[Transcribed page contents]
------------------------------------------------------------------------

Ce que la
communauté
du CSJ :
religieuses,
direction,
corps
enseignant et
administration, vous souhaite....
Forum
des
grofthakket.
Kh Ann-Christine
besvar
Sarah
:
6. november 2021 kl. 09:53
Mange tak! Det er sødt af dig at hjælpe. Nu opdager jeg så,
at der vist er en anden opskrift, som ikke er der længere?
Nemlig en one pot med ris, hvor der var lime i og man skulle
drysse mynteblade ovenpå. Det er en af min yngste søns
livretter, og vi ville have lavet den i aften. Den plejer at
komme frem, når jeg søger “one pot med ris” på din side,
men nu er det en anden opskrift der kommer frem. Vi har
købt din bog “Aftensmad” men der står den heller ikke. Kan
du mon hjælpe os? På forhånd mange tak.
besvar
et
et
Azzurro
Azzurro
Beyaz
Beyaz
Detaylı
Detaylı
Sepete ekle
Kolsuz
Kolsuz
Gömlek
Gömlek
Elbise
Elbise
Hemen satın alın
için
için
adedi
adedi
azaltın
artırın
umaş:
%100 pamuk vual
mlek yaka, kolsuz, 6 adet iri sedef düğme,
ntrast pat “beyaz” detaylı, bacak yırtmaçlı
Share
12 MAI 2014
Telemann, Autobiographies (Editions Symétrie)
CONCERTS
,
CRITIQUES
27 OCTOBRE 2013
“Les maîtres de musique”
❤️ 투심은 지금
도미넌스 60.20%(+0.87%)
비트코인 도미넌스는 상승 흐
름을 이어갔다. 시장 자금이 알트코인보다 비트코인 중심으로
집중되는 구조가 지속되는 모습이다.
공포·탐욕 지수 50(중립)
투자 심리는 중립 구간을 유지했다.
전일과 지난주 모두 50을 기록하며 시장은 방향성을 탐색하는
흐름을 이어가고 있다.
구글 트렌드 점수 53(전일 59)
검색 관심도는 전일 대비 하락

------------------------------------------------------------------------

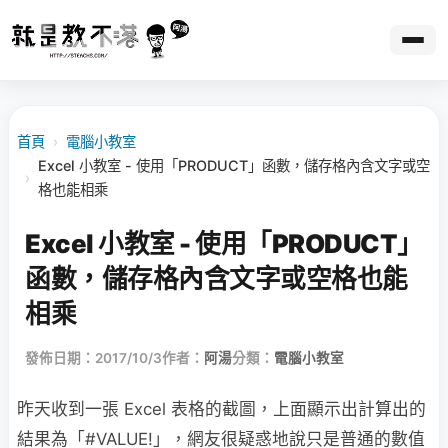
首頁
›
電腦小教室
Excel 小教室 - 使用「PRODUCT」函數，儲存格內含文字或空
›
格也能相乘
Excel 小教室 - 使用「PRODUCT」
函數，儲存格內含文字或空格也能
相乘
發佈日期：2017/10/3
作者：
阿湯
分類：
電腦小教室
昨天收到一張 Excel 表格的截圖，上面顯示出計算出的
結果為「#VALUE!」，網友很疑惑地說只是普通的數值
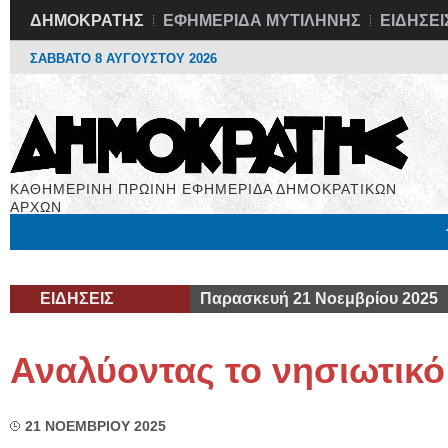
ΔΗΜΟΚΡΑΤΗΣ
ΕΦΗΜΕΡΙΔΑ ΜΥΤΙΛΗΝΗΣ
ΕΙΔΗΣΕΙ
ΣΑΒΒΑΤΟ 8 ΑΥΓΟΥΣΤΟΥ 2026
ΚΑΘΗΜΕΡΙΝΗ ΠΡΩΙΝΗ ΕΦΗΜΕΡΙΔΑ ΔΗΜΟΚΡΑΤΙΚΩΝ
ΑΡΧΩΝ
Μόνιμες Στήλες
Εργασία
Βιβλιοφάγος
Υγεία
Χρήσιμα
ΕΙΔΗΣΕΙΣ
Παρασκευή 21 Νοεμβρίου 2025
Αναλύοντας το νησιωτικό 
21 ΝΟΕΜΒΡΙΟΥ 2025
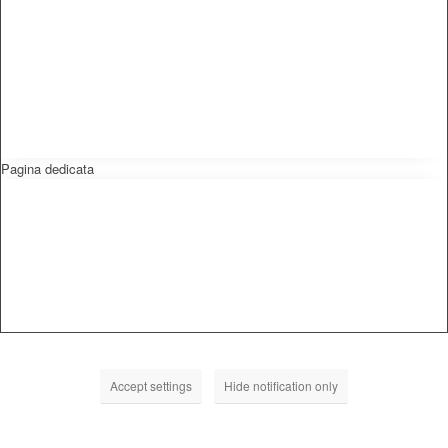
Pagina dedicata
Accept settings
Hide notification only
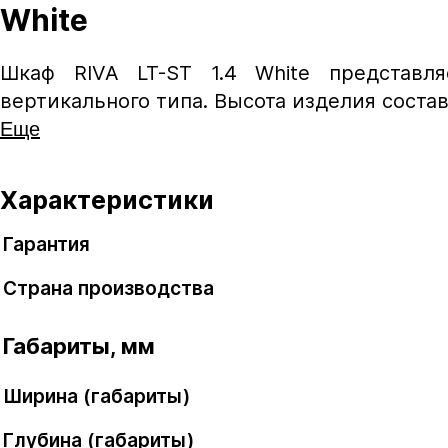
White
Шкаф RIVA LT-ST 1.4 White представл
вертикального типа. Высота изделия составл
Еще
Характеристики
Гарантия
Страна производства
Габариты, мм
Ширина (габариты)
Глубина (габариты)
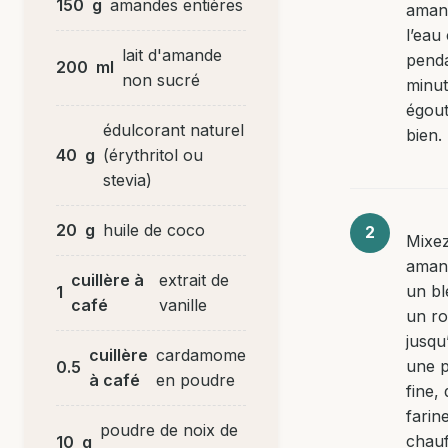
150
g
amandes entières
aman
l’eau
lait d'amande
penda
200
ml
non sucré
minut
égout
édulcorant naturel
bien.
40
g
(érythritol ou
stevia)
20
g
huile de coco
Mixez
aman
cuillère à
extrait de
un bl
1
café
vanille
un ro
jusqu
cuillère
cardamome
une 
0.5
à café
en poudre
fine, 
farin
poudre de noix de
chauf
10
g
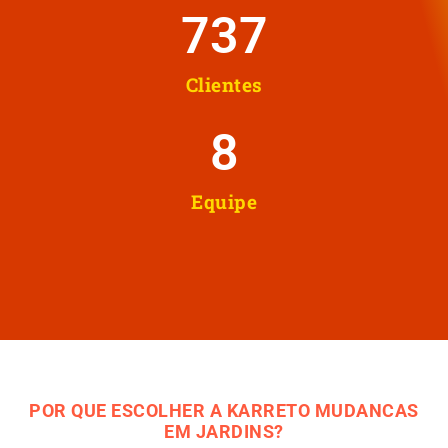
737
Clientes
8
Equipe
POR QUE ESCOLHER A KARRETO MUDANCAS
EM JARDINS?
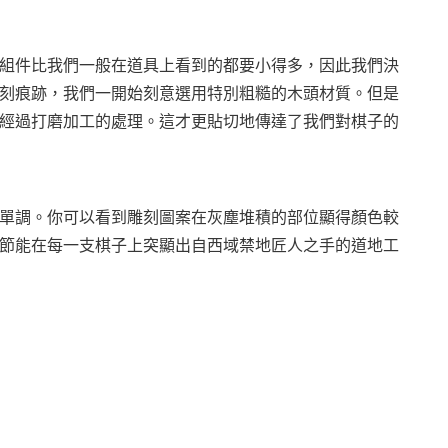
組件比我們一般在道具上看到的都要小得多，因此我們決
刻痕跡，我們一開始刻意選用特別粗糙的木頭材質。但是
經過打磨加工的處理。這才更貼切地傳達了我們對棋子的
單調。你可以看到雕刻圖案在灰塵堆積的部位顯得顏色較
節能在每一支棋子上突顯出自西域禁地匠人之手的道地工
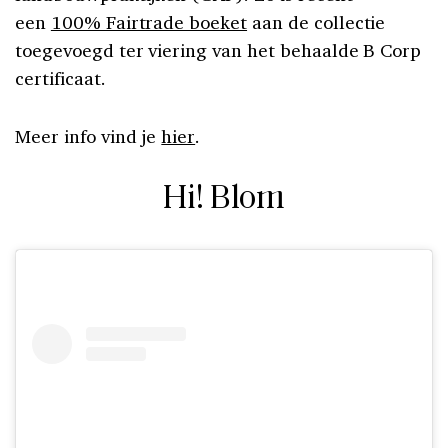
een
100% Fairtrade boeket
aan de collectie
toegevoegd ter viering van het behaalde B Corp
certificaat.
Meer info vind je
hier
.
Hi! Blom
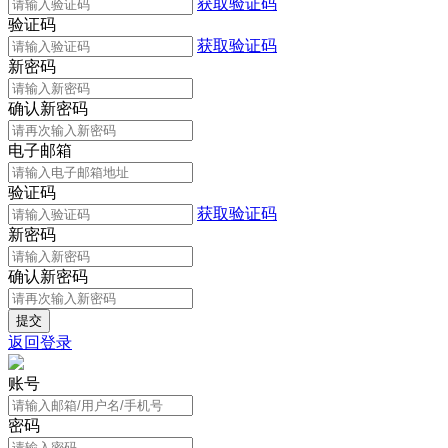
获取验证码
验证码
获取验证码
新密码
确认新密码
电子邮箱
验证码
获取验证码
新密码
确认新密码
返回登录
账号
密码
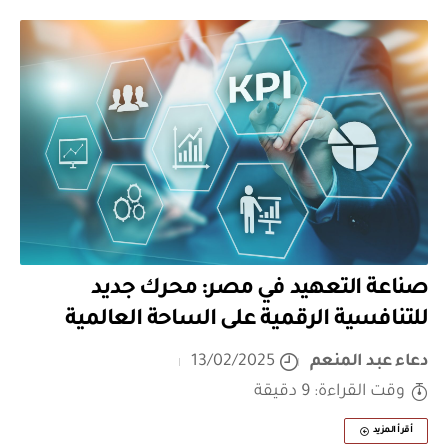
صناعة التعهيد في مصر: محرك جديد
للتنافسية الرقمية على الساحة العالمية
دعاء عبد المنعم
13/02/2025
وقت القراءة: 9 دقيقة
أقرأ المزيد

------------------------------------------------------------------------

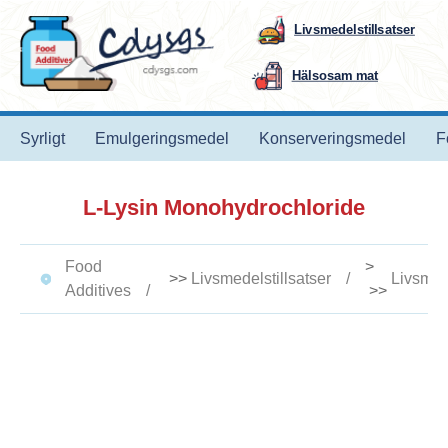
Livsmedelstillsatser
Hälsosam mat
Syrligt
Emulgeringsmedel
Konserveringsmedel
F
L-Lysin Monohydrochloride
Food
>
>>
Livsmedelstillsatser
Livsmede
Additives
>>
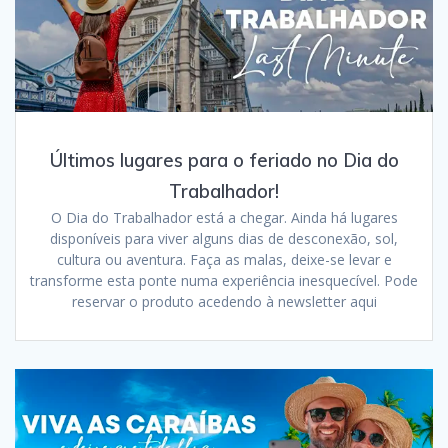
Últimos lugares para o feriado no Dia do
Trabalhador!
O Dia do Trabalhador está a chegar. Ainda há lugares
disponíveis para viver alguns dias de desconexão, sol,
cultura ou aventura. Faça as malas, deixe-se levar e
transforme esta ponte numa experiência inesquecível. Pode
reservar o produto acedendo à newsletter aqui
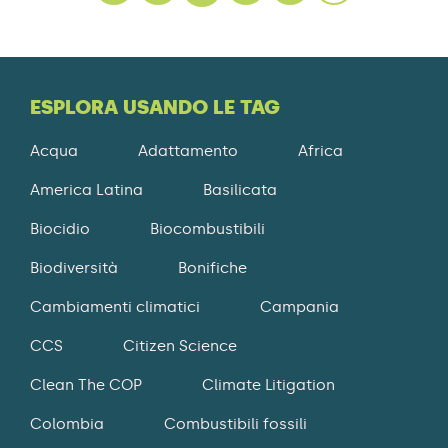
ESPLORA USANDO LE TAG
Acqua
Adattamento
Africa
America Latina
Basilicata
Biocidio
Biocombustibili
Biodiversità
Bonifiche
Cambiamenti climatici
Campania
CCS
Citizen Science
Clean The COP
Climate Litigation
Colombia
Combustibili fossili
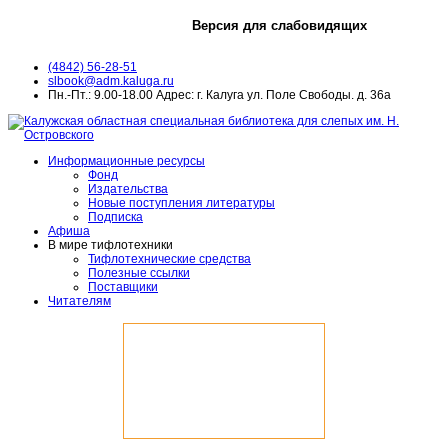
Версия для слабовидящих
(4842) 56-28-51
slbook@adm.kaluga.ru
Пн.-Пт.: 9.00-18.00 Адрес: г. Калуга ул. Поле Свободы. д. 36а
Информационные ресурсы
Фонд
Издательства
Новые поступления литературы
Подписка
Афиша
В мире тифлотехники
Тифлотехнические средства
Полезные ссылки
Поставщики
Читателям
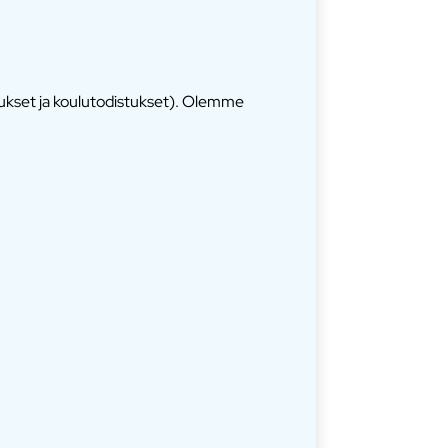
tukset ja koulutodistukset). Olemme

------------------------------------------------------------------------

▶ Work instruction:
Wherever the string "frem" appears in the entries, copy that line.

▶ Answer to the exercise:
komme frem, når jeg søger “one pot med ris” på din side,
men nu er det en anden opskrift der kommer frem. Vi har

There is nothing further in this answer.